Evenmin is het belangrijk dat de meerderheid van de mensen vindt dat die waarden en praktijken niet bij wet moeten opgelegd worden. Dat kon men duidelijk zien tijdens de grote strijd betreffende het huwelijk tussen mensen van hetzelfde geslacht in de Verenigde Staten. Tot 2012 werd het voorstel verworpen in 32 staten waar over dit soort huwelijk een referendum gehouden werd. Pas in 2012, tijdens de raadplegingen verbonden aan de presidentsverkiezingen, werd het voorstel aangenomen door volksstemming in drie staten (Maine, Maryland en Washington), met een zeer krappe meerderheid. Maar alle referendums zijn niet evenwaardig: als ik win is het de uitdrukking van de wil van het volk; als de anderen winnen is het een poging om de rechten van de minderheden te verguizen.

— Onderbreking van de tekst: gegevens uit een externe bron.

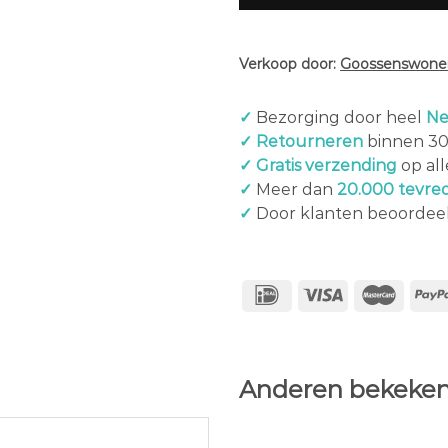
Verkoop door:
Goossenswonen
✓
Bezorging door heel
Ne
✓ Retourneren
binnen 3
✓ Gratis verzending
op al
✓
Meer dan
20.000 tevre
✓
Door klanten beoordee
Anderen bekeken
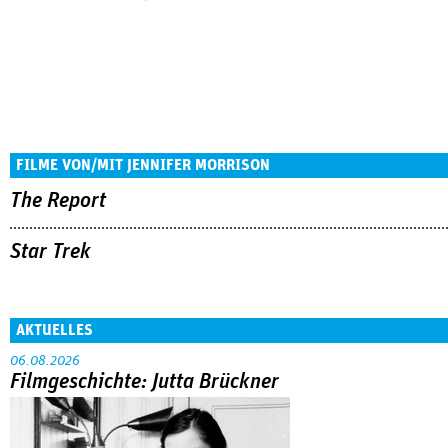
FILME VON/MIT JENNIFER MORRISON
The Report
Star Trek
AKTUELLES
06.08.2026
Filmgeschichte: Jutta Brückner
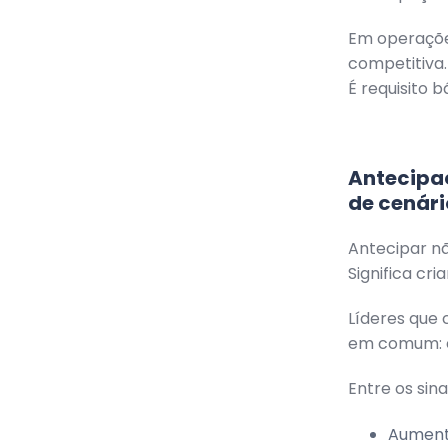
Em operaçõe
competitiva.
É requisito b
Antecipa
de cenári
Antecipar nã
Significa cr
Líderes que
em comum: e
Entre os sin
Aument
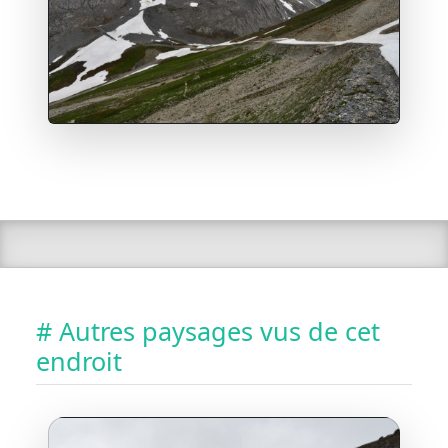
# Autres paysages vus de cet
endroit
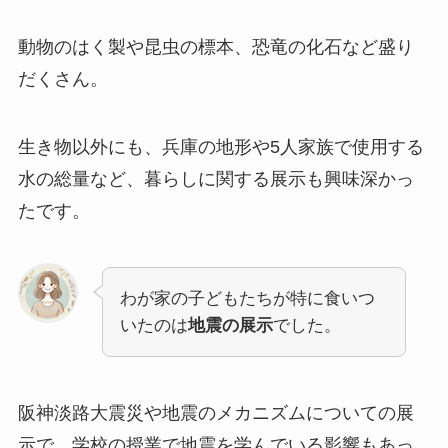
動物のはく製や昆虫の標本、恐竜の化石など盛り
だくさん。
生き物以外にも、兵庫の地形や5人家族で使用する
水の総量など、暮らしに関する展示も興味深かっ
たです。
わが家の子どもたちが特に食いつ
いたのは
地震の展示
でした。
阪神淡路大震災や地震のメカニズムについての展
示で、学校の授業で地震を学んでいる影響もあっ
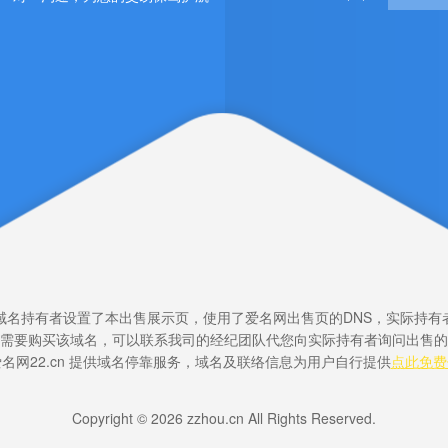
域名持有者设置了本出售展示页，使用了爱名网出售页的DNS，实际持有
需要购买该域名，可以联系我司的经纪团队代您向实际持有者询问出售的
名网22.cn 提供域名停靠服务，域名及联络信息为用户自行提供
点此免费
Copyright © 2026 zzhou.cn All Rights Reserved.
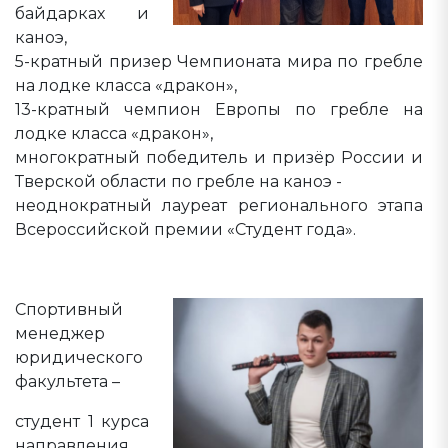
байдарках и
каноэ,
5-кратный призер Чемпионата мира по гребле
на лодке класса «дракон»,
13-кратный чемпион Европы по гребле на
лодке класса «дракон»,
многократный победитель и призёр России и
Тверской области по гребле на каноэ -
неоднократный лауреат регионального этапа
Всероссийской премии «Студент года».
Спортивный
менеджер
юридического
факультета –
студент 1 курса
направления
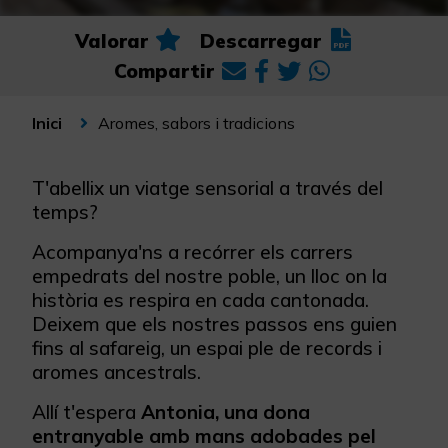
Valorar
Descarregar
Compartir
Aromes, sabors i tradicions
Inici
T'abellix un viatge sensorial a través del
temps?
Acompanya'ns a recórrer els carrers
empedrats del nostre poble, un lloc on la
història es respira en cada cantonada.
Deixem que els nostres passos ens guien
fins al safareig, un espai ple de records i
aromes ancestrals.
Allí t'espera
Antonia, una dona
entranyable amb mans adobades pel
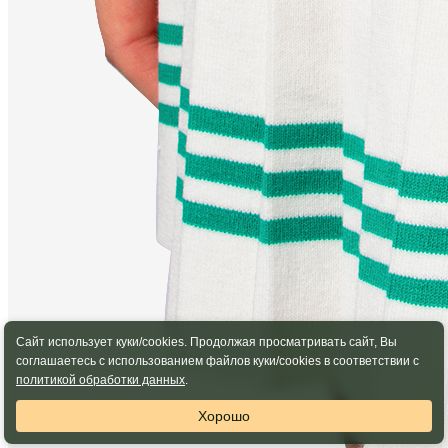
Сайт использует куки/cookies. Продолжая просматривать сайт, Вы
соглашаетесь с использованием файлов куки/cookies в соответствии с
политикой обработки данных
.
Хорошо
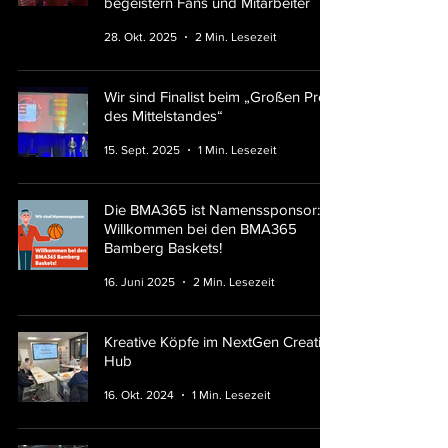
begeistern Fans und Mitarbeiter
28. Okt. 2025
2 Min. Lesezeit
Wir sind Finalist beim „Großen Preis
des Mittelstandes“
15. Sept. 2025
1 Min. Lesezeit
Die BMA365 ist Namenssponsor:
Willkommen bei den BMA365
Bamberg Baskets!
16. Juni 2025
2 Min. Lesezeit
Kreative Köpfe im NextGen Creative
Hub
16. Okt. 2024
1 Min. Lesezeit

Daarom hebben de voorstanders van het homohuwelijk hun strijd vooral gericht op de federale rechtbanken en het Opperste Gerechtshof om in te gaan tegen deze wil van het volk. In naam van de democratie kan men de stem van het volk negeren.

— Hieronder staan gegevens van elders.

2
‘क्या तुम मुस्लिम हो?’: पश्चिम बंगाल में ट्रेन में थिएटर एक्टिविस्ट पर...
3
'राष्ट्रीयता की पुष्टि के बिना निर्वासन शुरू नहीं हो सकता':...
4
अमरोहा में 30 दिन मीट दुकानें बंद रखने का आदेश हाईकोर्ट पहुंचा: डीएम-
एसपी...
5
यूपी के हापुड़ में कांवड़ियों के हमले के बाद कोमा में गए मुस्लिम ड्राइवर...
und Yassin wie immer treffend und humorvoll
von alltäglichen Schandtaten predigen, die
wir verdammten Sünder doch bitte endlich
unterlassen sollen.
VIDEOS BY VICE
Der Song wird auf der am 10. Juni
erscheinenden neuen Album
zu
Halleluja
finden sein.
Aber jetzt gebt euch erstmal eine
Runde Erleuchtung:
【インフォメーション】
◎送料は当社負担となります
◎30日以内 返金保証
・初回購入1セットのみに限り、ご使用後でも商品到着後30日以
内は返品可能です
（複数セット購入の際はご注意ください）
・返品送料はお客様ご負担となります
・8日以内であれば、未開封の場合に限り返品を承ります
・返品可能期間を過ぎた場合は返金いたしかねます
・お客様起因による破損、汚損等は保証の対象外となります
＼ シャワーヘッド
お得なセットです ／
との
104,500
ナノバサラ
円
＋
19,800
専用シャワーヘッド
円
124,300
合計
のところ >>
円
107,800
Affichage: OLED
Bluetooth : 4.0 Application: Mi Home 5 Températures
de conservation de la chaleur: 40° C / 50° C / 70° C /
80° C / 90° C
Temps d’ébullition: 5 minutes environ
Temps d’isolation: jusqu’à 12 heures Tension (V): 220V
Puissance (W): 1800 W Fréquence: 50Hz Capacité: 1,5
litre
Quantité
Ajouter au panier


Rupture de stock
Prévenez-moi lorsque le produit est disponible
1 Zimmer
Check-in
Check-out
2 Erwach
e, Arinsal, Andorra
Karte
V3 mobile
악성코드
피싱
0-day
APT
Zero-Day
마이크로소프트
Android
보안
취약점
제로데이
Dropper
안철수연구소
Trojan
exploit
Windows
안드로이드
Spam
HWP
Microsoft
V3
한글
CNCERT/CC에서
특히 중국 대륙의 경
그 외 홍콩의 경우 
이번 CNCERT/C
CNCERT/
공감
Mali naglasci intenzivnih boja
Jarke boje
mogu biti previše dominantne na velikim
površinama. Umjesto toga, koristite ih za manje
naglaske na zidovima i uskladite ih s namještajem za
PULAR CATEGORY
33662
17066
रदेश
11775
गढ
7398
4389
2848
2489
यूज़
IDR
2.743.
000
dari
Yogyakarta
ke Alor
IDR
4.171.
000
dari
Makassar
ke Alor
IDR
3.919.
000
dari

Laten we hopen dat we niet komen tot de orwelliaanse “misdaad van de gedachte”. Om niet op deze weg verder te gaan zou de nieuwe orthodoxie zich moeten herinneren wat Orwell schreef in zijn voorwoord van Animal Farm: “Als vrijheid iets betekent dan is het wel het recht om te mogen zeggen aan de anderen wat ze niet willen horen”.
Toen de liberalen in de minderheid waren ondersteunden zij de alternatieve cultuur die de modellen steunde die afweken van diegene die toen van kracht waren. Eender welke poging om deze te hinderen zou aan de kaak gesteld zijn als onderdrukking of autoritarisme. Men zou kunnen verwachten dat zij deze houding van openheid en dialoog bewaard zouden hebben. Maar nu zij het establishment vormen, verafschuwen zij het als men een of ander alternatief durft voor te stellen tegenover hun credo.

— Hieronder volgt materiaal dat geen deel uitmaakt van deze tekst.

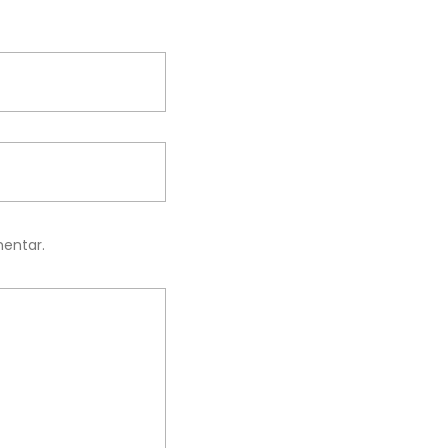
entar.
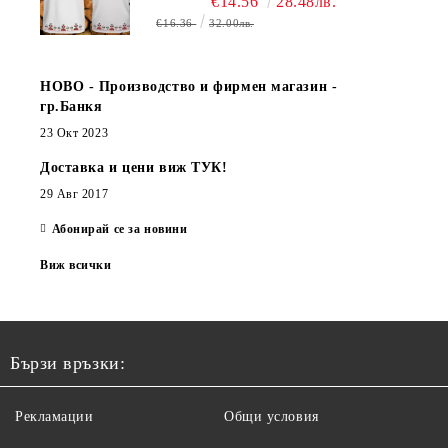
€14.56
28.48лв.
€16.36
32.00лв.
НОВО - Производство и фирмен магазин -
гр.Банкя
23 Окт 2023
Доставка и цени виж ТУК!
29 Авг 2017
Абонирай се за новини
Виж всички
Бързи връзки:
Рекламации
Общи условия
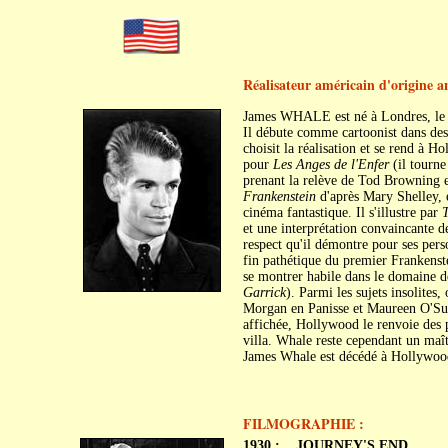
Réalisateur américain d'origine a
James WHALE est né à Londres, le 2
Il débute comme cartoonist dans des 
choisit la réalisation et se rend à
pour
Les Anges de l'Enfer
(il tourne
prenant la relève de Tod Browning 
Frankenstein
d'après Mary Shelley, e
cinéma fantastique. Il s'illustre par
T
et une interprétation convaincante 
respect qu'il démontre pour ses pers
fin pathétique du premier Frankenste
se montrer habile dans le domaine d
Garrick
). Parmi les sujets insolites
Morgan en Panisse et Maureen O'Sull
affichée, Hollywood le renvoie des 
villa. Whale reste cependant un maît
James Whale est décédé à Hollywood
FILMOGRAPHIE :
1930 :
JOURNEY'S END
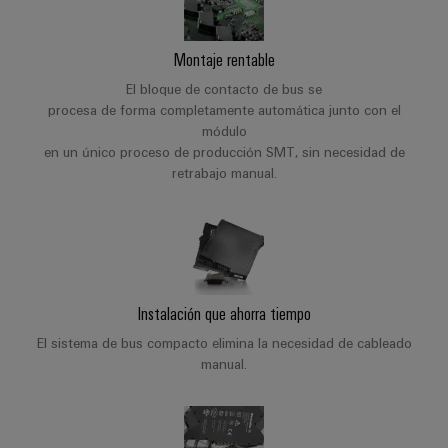
Centro
computing
de
Mag
Ingeniería
de
conexión,
|
digital
datos
cables
Montaje rentable
Customer
Soluciones
Cuadro
Weidmüller
de
Magazine
El bloque de contacto de bus se
y
y
Configurator
conexión
procesa de forma completamente automática junto con el
productos
Academia
campo
(patch)
módulo
para
Servicios
en un único proceso de producción SMT, sin necesidad de
centros
Weidmüller
y
Cableado
de
de
retrabajo manual.
cables
datos:
Recursos
de
conectores
eficientes,
Humanos
campo
para
Interfaces
fiables
y
circuito
y
Nuestro
Configurador
escalables
impreso
soluciones
equipo
Weidmüller
Construcción
de
Instalación que ahorra tiempo
de
Servicios
naval
migración
Medición
dirección
de
El sistema de bus compacto elimina la necesidad de cableado
Soluciones
para
inteligente
manual.
laboratorio
integrales
PLC
Política
de
Smart
de
conexión
Interfaces
Cabinet
para
calidad
Soporte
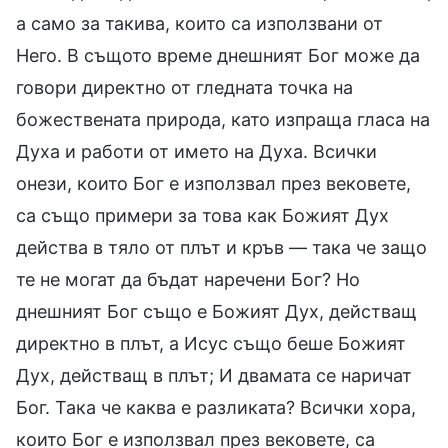
а само за такива, които са използвани от
Него. В същото време днешният Бог може да
говори директно от гледната точка на
божествената природа, като изпраща гласа на
Духа и работи от името на Духа. Всички
онези, които Бог е използвал през вековете,
са също примери за това как Божият Дух
действа в тяло от плът и кръв — така че защо
те не могат да бъдат наречени Бог? Но
днешният Бог също е Божият Дух, действащ
директно в плът, а Исус също беше Божият
Дух, действащ в плът; И двамата се наричат
Бог. Така че каква е разликата? Всички хора,
които Бог е използвал през вековете, са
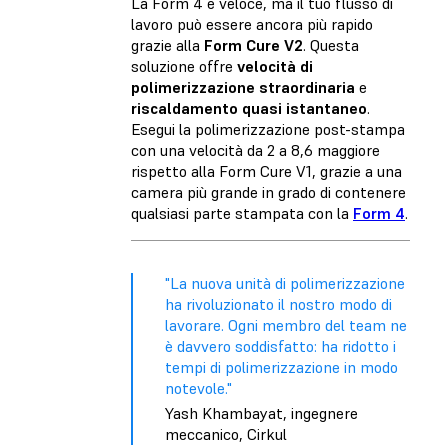
La Form 4 è veloce, ma il tuo flusso di
lavoro può essere ancora più rapido
grazie alla
Form Cure V2
. Questa
soluzione offre
velocità di
polimerizzazione straordinaria
e
riscaldamento quasi istantaneo
.
Esegui la polimerizzazione post-stampa
con una velocità da 2 a 8,6 maggiore
rispetto alla Form Cure V1, grazie a una
camera più grande in grado di contenere
qualsiasi parte stampata con la
Form 4
.
"La nuova unità di polimerizzazione
ha rivoluzionato il nostro modo di
lavorare. Ogni membro del team ne
è davvero soddisfatto: ha ridotto i
tempi di polimerizzazione in modo
notevole."
Yash Khambayat, ingegnere
meccanico, Cirkul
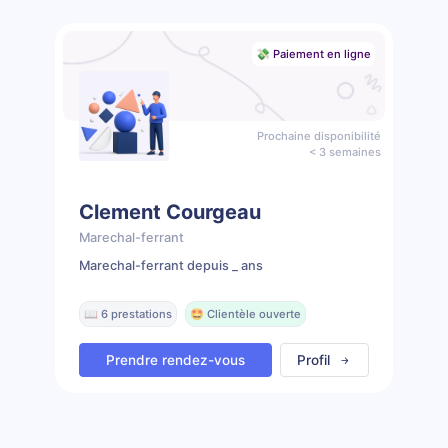
💸 Paiement en ligne
Prochaine disponibilité
< 3 semaines
Clement Courgeau
Marechal-ferrant
Marechal-ferrant depuis _ ans
📖 6 prestations
🤩 Clientèle ouverte
Prendre rendez-vous
Profil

Ignacio Aréchaga is directeur van het agentschap Aceprensa. Dit artikel werd gepubliceerd op de site van dit agentschap onder de titel “De manieren om te intimideren. De intolerantie van een nieuwe orthodoxie”. Bron: http:/www.aceprensa.com/articles/modos-de-intimidar/. Deze tekst werd uit het Frans vertaald door Jos en Helene Van Dyck. Een verbetering werd aangebracht op 3-3-17.